#### [ACTIVITY]
Search the records below for "齋藤マサヤ" and copy every line it turns up in.
========================================================================
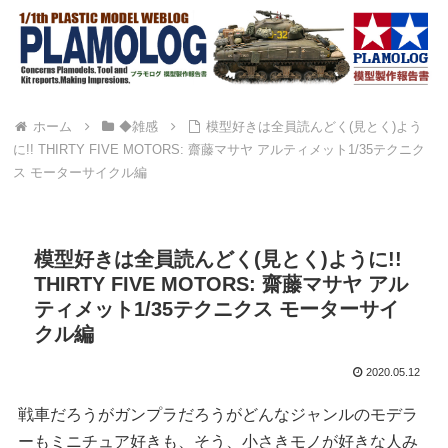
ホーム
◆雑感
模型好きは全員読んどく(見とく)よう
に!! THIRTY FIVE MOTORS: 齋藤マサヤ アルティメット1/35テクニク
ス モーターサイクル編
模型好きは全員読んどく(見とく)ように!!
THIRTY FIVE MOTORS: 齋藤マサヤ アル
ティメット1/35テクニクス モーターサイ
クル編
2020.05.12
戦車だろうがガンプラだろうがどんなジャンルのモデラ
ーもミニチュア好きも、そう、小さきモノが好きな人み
========================================================================
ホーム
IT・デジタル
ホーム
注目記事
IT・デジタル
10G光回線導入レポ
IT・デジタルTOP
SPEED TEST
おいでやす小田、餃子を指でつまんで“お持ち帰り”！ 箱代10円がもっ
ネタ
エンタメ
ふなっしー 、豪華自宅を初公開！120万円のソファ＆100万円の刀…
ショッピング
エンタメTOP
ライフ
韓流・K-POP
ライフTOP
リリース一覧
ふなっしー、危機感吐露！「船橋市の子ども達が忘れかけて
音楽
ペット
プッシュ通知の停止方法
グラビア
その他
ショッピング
========================================================================
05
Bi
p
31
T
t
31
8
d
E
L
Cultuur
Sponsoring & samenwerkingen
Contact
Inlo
========================================================================
#### [REPLY TO THE EXERCISE]
に!! THIRTY FIVE MOTORS: 齋藤マサヤ アルティメット1/35テクニク
THIRTY FIVE MOTORS: 齋藤マサヤ アル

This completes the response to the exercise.